PAR CES MOTIFS, LA COUR, À L’UNANIMITÉ,
- Déclare la requête recevable ;
- Dit que cette requête révèle une violation de l’article 6 § 1 de la Convention en raison de la durée de la procédure civile introduite le 30 décembre 2007 par la partie opposée à la société requérante ;
- Dit qu’il y a eu violation de l’article 6 de la Convention et de l’article 1 du Protocol no 1 en ce qui concerne les autres griefs relevant de la jurisprudence bien établie de la Cour (voir tableau joint en annexe) ;
- Dit qu’il n’a pas lieu d’examiner séparément les griefs formulés sur le terrain de l’article 13 de la Convention ;
- Dit
a) que l’État défendeur doit verser à la société requérante, dans les trois mois, les sommes indiquées dans le tableau joint en annexe, à convertir dans la monnaie de l’État défendeur au taux applicable à la date du règlement ;
b) qu’à compter de l’expiration dudit délai et jusqu’au versement, ces montants seront à majorer d’un intérêt simple à un taux égal à celui de la facilité de prêt marginal de la Banque centrale européenne applicable pendant cette période, augmenté de trois points de pourcentage.
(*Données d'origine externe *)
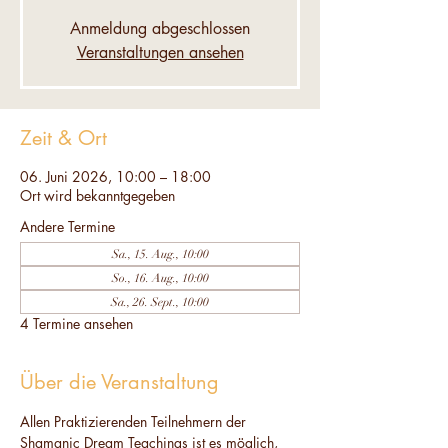
Anmeldung abgeschlossen
Veranstaltungen ansehen
Zeit & Ort
06. Juni 2026, 10:00 – 18:00
Ort wird bekanntgegeben
Andere Termine
Sa., 15. Aug., 10:00
So., 16. Aug., 10:00
Sa., 26. Sept., 10:00
4 Termine ansehen
Über die Veranstaltung
Allen Praktizierenden Teilnehmern der 
Shamanic Dream Teachings ist es möglich, 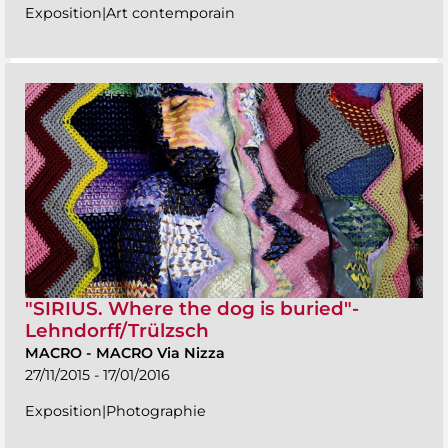
Exposition|Art contemporain
"SIRIUS. Where the dog is buried"-
Lehndorff/Trülzsch
MACRO
-
MACRO Via Nizza
27/11/2015 - 17/01/2016
Exposition|Photographie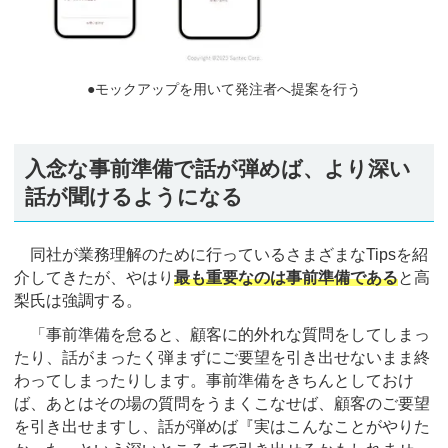
●モックアップを用いて発注者へ提案を行う
入念な事前準備で話が弾めば、より深い
話が聞けるようになる
同社が業務理解のために行っているさまざまなTipsを紹
介してきたが、やはり
最も重要なのは事前準備である
と高
梨氏は強調する。
「事前準備を怠ると、顧客に的外れな質問をしてしまっ
たり、話がまったく弾まずにご要望を引き出せないまま終
わってしまったりします。事前準備をきちんとしておけ
ば、あとはその場の質問をうまくこなせば、顧客のご要望
を引き出せますし、話が弾めば『実はこんなことがやりた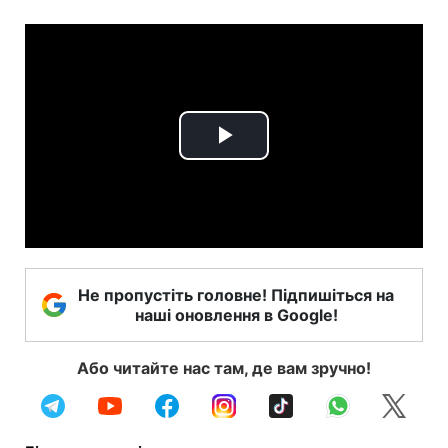
Play
Video
Не пропустіть головне! Підпишіться на
наші оновлення в Google!
Або читайте нас там, де вам зручно!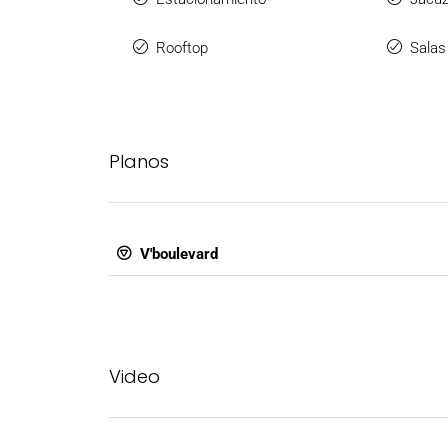
Rooftop
Salas
Planos
V'boulevard
Video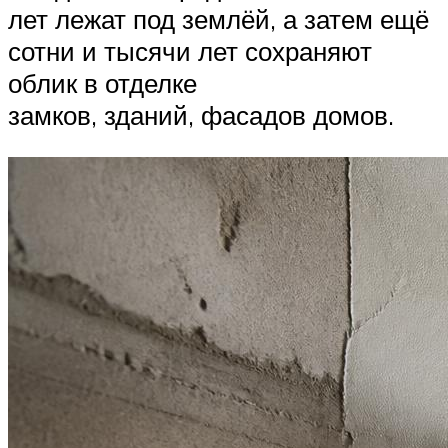
лет лежат под землёй, а затем ещё
сотни и тысячи лет сохраняют
облик в отделке
замков, зданий, фасадов домов.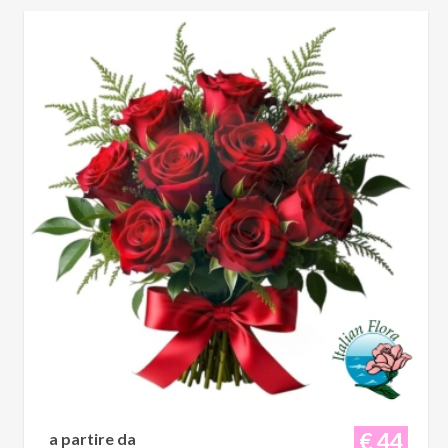
€ 44
a partire da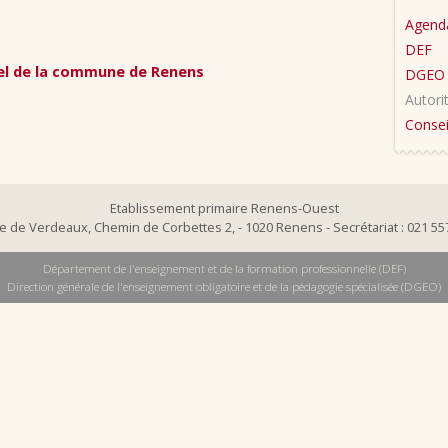
Agend
DEF
ciel de la commune de Renens
DGEO
Autor
Consei
Etablissement primaire Renens-Ouest
e de Verdeaux, Chemin de Corbettes 2, - 1020 Renens - Secrétariat : 021 55
Département de l'enseignement et de la formation professionnelle (DEF)
Direction générale de l'enseignement obligatoire et de la pédagogie spécialisée (DGEO)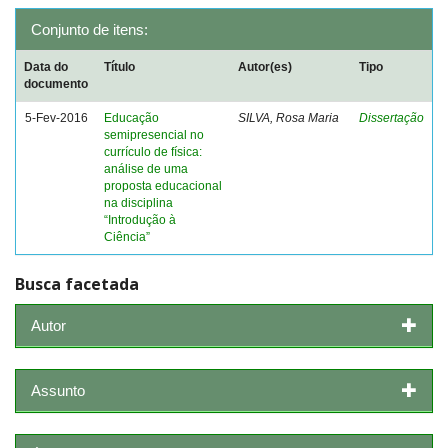
Conjunto de itens:
Data do
Título
Autor(es)
Tipo
documento
5-Fev-2016
Educação
SILVA, Rosa Maria
Dissertação
semipresencial no
currículo de física:
análise de uma
proposta educacional
na disciplina
“Introdução à
Ciência”
Busca facetada
Autor
Assunto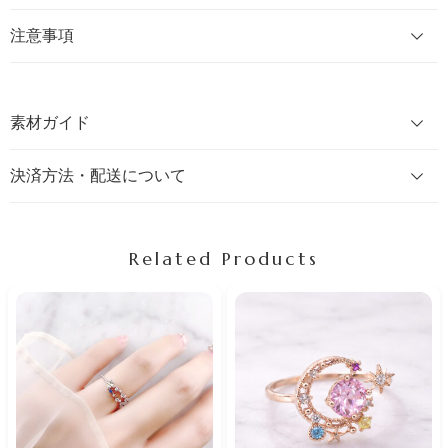
注意事項
素材ガイド
決済方法・配送について
Related Products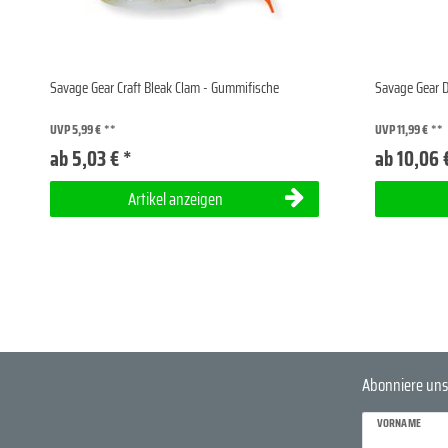
Savage Gear Craft Bleak Clam - Gummifische
Savage Gear D
UVP 5,99 €
UVP 11,99 €
ab 5,03 € *
ab 10,06 
Artikel anzeigen
Abonniere uns
VORNAME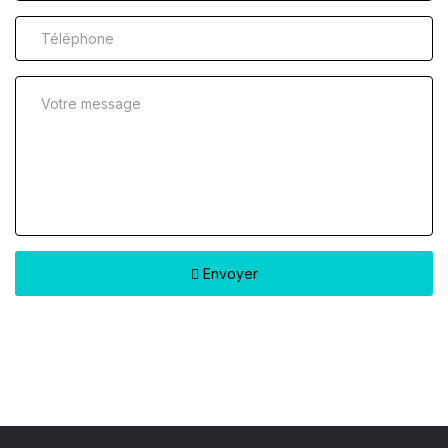
Envoyer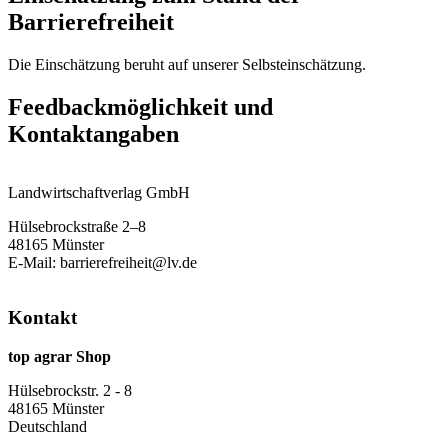
Barrierefreiheit
Die Einschätzung beruht auf unserer Selbsteinschätzung.
Feedbackmöglichkeit und
Kontaktangaben
Landwirtschaftverlag GmbH
Hülsebrockstraße 2–8
48165 Münster
E-Mail: barrierefreiheit@lv.de
Kontakt
top agrar Shop
Hülsebrockstr. 2 - 8
48165 Münster
Deutschland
Fait en français, puis communiqué par écrit le 25 septembre 2025, en application de l’article 77 §§ 2 et 3 du règlement.
Viktoriya Maradudina Andreas Zünd
Greffière adjointe f.f. Président
ANNEXE
Requête concernant des griefs tirés des articles 6 et 13 de la Convention et de l’article 1 du Protocole no 1
(durée excessive de la procédure civile et non-exécution du titre exécutoire, ainsi qu’absence de recours effectif à cet égard)
Numéro et date d’introduction de la requête | Nom de la société requérante et année d’enregistrement | Nom et ville du représentant | Début de la procédure | Fin de la procédure | Durée totale Nombre de degrés de juridiction | Procédure de réparation Nom de la juridiction interne Date de la décision Indemnisation octroyée (en euros) | Autres griefs relevant de la jurisprudence bien établie | Montant alloué pour dommage moral (en euros)[1] | Montant alloué pour frais et dépens (en euros)[2] |
17185/15 02/04/2015 | ‘ION DRAG’ S.R.L. 1997 | Briceac Andrei Chișinău | 03/12/2007 | en cours | Plus de 17 années et 7 mois 3 degrés de juridiction | I. CSJ 02/10/2014 Aucune réparation allouée par les tribunaux II. L’action en réparation a été séparée : CSJ 11/10/2017 Les tribunaux ont octroyé 5 000 MDL (environ 250 EUR) à titre de la durée de la procédure. CSJ 29/11/2017 (réexamen) Aucune réparation allouée pour la non-exécution dans un délai raisonnable du titre exécutoire. III. Procédure pendante devant la cour d’appel : Jugement du tribunal de 1ère instance 29/02/2024 Le tribunal de première instance a alloué 50 000 MDL (environ 2 500 EUR) pour préjudice moral. Le 18 avril 2024, la société requérante interjeta l’appel. L’affaire est pendante devant la cour d’appel. | Article 6 § 1 - inexécution ou exécution tardive de décisions de justice internes et Article 1 du Protocole no 1 - atteinte au droit au respect des biens (Cebotari et autres c. Moldova, nos 37763/04 et 4 autres, 27 janvier 2009) : La société requérante se plaint de l’inexécution d’une décision de justice favorable adoptée le 07/12/2005, dont l’exécution fut ajournée pendant l’examen de la procédure judiciaire en cours. Titre exécutoire du 07/12/2005 Décision définitive de la CSJ du 22/06/2006 Procédure d’exécution entamée le 04/09/2006 | 3 900 | 400 |
[1] Plus tout montant pouvant être dû à titre d'impôt.
[2] Plus tout montant pouvant être dû à titre d'impôt par la partie requérante.